As announced on Twitter and the Dotabuff website, Reach will be strictly solo queue in order to promote fair competition. It will also implement an extensive behaviour score system, similar to the ranked matchmaking system used by Dota2.
“Our primary goal with Reach is to ensure that participants are playing their best, trying their hardest, and communicating productively,” the announcement read.
“We hope to use the tools we’ve developed to create a more friendly, and competitive environment for everyone to train and compete in. We’ll continually work to evolve this system and help curate a better Dota 2 community experience.”
Furthermore, Reach will address the issue of matchmaking by implementing an ever-evolving algorithm for its Contender division on top of introducing scheduled play sessions. With the consistent schedule, the organisers hope they can lower the amount of time players waste on waiting for matches, which should also help them better plan their training regimen.
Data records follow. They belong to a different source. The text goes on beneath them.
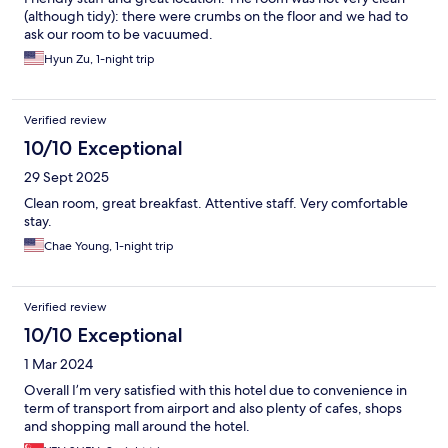
(although tidy): there were crumbs on the floor and we had to
ask our room to be vacuumed.
Hyun Zu, 1-night trip
Verified review
10/10 Exceptional
29 Sept 2025
Clean room, great breakfast. Attentive staff. Very comfortable
stay.
Chae Young, 1-night trip
Verified review
10/10 Exceptional
1 Mar 2024
Overall I’m very satisfied with this hotel due to convenience in
term of transport from airport and also plenty of cafes, shops
and shopping mall around the hotel.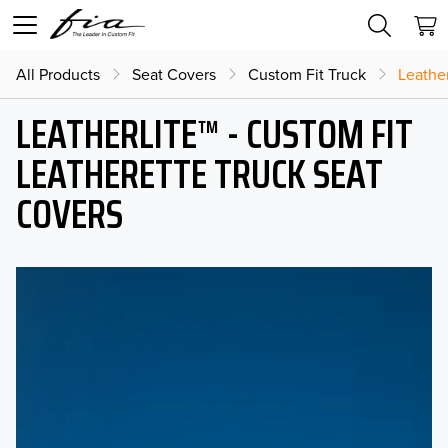
All Products
Seat Covers
Custom Fit Truck
Leather
LEATHERLITE™ - CUSTOM FIT
LEATHERETTE TRUCK SEAT
COVERS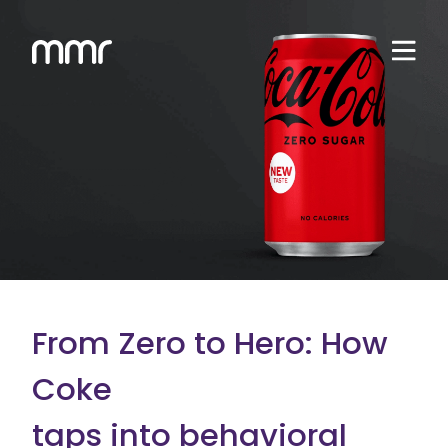
From Zero to Hero: How
Coke
taps into behavioral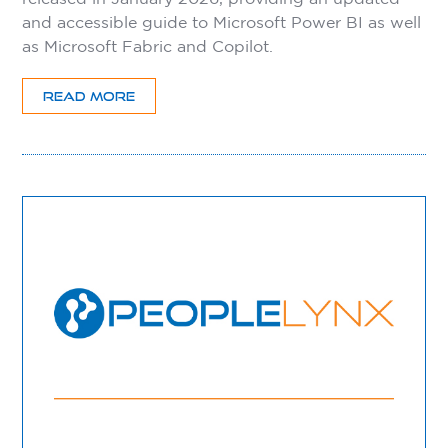
and accessible guide to Microsoft Power BI as well
as Microsoft Fabric and Copilot.
READ MORE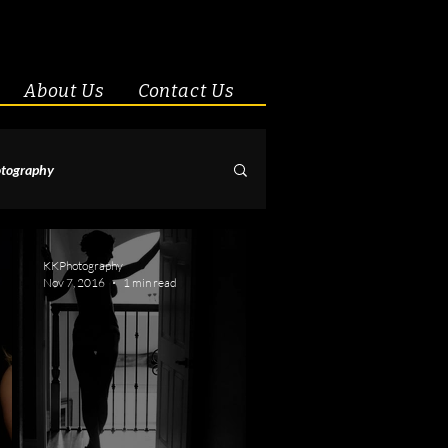
About Us
Contact Us
tography
& Couples
KKPhotography
Nov 7, 2016
1 min read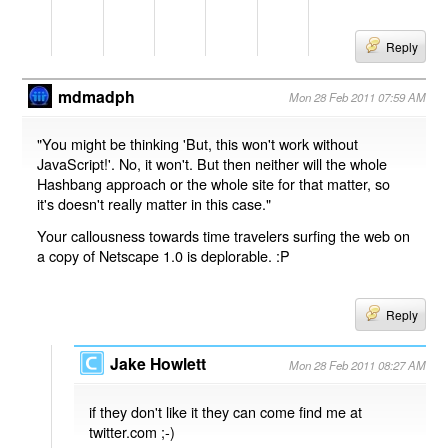
Reply
mdmadph
Mon 28 Feb 2011 07:59 AM
"You might be thinking 'But, this won't work without
JavaScript!'. No, it won't. But then neither will the whole
Hashbang approach or the whole site for that matter, so
it's doesn't really matter in this case."
Your callousness towards time travelers surfing the web on
a copy of Netscape 1.0 is deplorable. :P
Reply
Jake Howlett
Mon 28 Feb 2011 08:27 AM
if they don't like it they can come find me at
twitter.com ;-)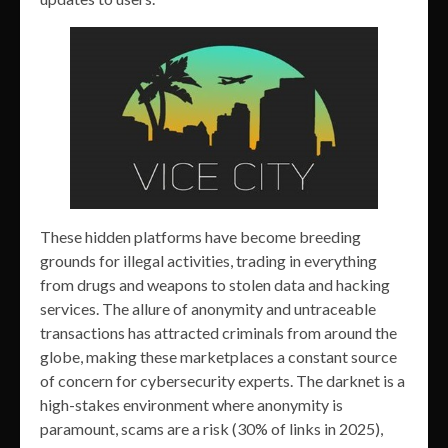
These hidden platforms have become breeding
grounds for illegal activities, trading in everything
from drugs and weapons to stolen data and hacking
services. The allure of anonymity and untraceable
transactions has attracted criminals from around the
globe, making these marketplaces a constant source
of concern for cybersecurity experts. The darknet is a
high-stakes environment where anonymity is
paramount, scams are a risk (30% of links in 2025),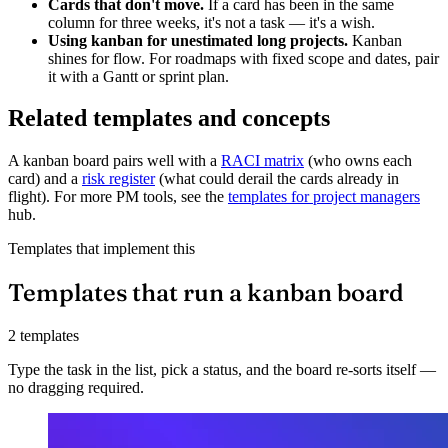
Cards that don't move.
If a card has been in the same
column for three weeks, it's not a task — it's a wish.
Using kanban for unestimated long projects.
Kanban
shines for flow. For roadmaps with fixed scope and dates, pair
it with a Gantt or sprint plan.
Related templates and concepts
A kanban board pairs well with a
RACI matrix
(who owns each
card) and a
risk register
(what could derail the cards already in
flight). For more PM tools, see the
templates for project managers
hub.
Templates that implement this
Templates that run a kanban board
2 templates
Type the task in the list, pick a status, and the board re-sorts itself —
no dragging required.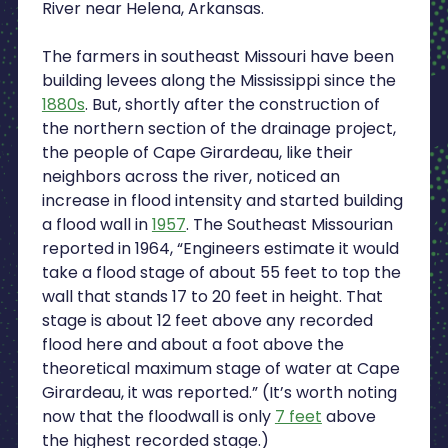
River near Helena, Arkansas.
The farmers in southeast Missouri have been
building levees along the Mississippi since the
1880s
. But, shortly after the construction of
the northern section of the drainage project,
the people of Cape Girardeau, like their
neighbors across the river, noticed an
increase in flood intensity and started building
a flood wall in
1957
. The Southeast Missourian
reported in 1964, “Engineers estimate it would
take a flood stage of about 55 feet to top the
wall that stands 17 to 20 feet in height. That
stage is about 12 feet above any recorded
flood here and about a foot above the
theoretical maximum stage of water at Cape
Girardeau, it was reported.” (It’s worth noting
now that the floodwall is only
7 feet
above
the highest recorded stage.)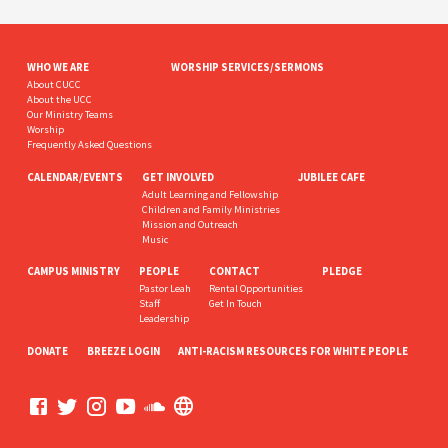
WHO WE ARE
WORSHIP SERVICES/SERMONS
About CUCC
About the UCC
Our Ministry Teams
Worship
Frequently Asked Questions
CALENDAR/EVENTS
GET INVOLVED
JUBILEE CAFE
Adult Learning and Fellowship
Children and Family Ministries
Mission and Outreach
Music
CAMPUS MINISTRY
PEOPLE
CONTACT
PLEDGE
Pastor Leah
Rental Opportunities
Staff
Get In Touch
Leadership
DONATE
BREEZE LOGIN
ANTI-RACISM RESOURCES FOR WHITE PEOPLE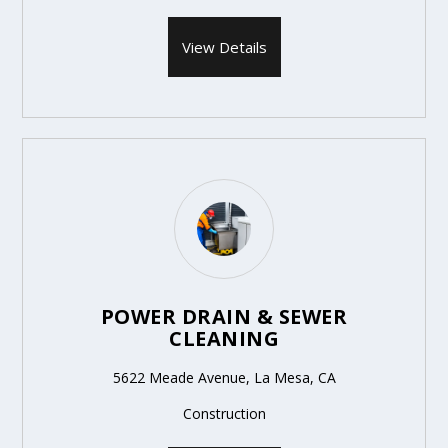
View Details
POWER DRAIN & SEWER
CLEANING
5622 Meade Avenue, La Mesa, CA
Construction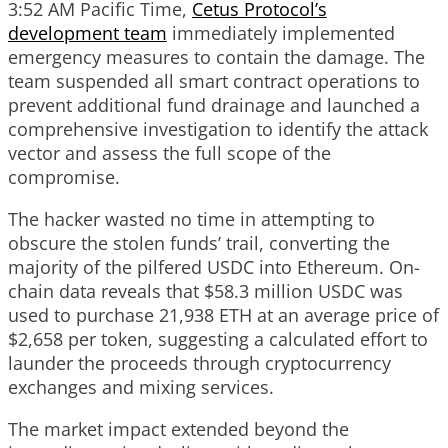
3:52 AM Pacific Time,
Cetus Protocol’s
development team
immediately implemented
emergency measures to contain the damage. The
team suspended all smart contract operations to
prevent additional fund drainage and launched a
comprehensive investigation to identify the attack
vector and assess the full scope of the
compromise.
The hacker wasted no time in attempting to
obscure the stolen funds’ trail, converting the
majority of the pilfered USDC into Ethereum. On-
chain data reveals that $58.3 million USDC was
used to purchase 21,938 ETH at an average price of
$2,658 per token, suggesting a calculated effort to
launder the proceeds through cryptocurrency
exchanges and mixing services.
The market impact extended beyond the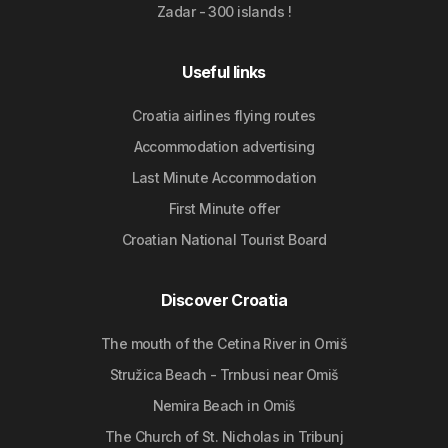
Zadar - 300 islands !
Useful links
Croatia airlines flying routes
Accommodation advertising
Last Minute Accommodation
First Minute offer
Croatian National Tourist Board
Discover Croatia
The mouth of the Cetina River in Omiš
Stružica Beach - Trnbusi near Omiš
Nemira Beach in Omiš
The Church of St. Nicholas in Tribunj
That said, the biggest and most striking announcement came under “better opportunities” section, which talks about the prize pool offered by ESL for top-performing players at Reach.
The organisers acknowledged committing to playing Dota full-time is a risk many talented players can’t afford to take due to lack of support in the lower tiers of the competition. Reach aims to lighten that problem by offering monthly prize pools of up to US $20,000 for the top competitors, with 50% reserved for the up-and-coming amateur players.
However, the good news for amateur players who wish to go pro does not stop there.
ESL decided to further build on the idea of providing amateur players with a chance to make it big with ESL Academy program, which will address the lack of recognition as the second and most tedious problem the rising players have to face as they make their way into the professional scene.
ESL Academy will see top 40 players of each season become eligible for the draft, which will offer them a chance to appear at ESL One Dota events, where they will get unparalleled LAN experience, help from professional coaches and networking opportunities with Dota pros.
ESL Academy is, in other words, one last step for amateur players to gain the needed recognition which would help them evolve from an unknown talent to a future Dota star.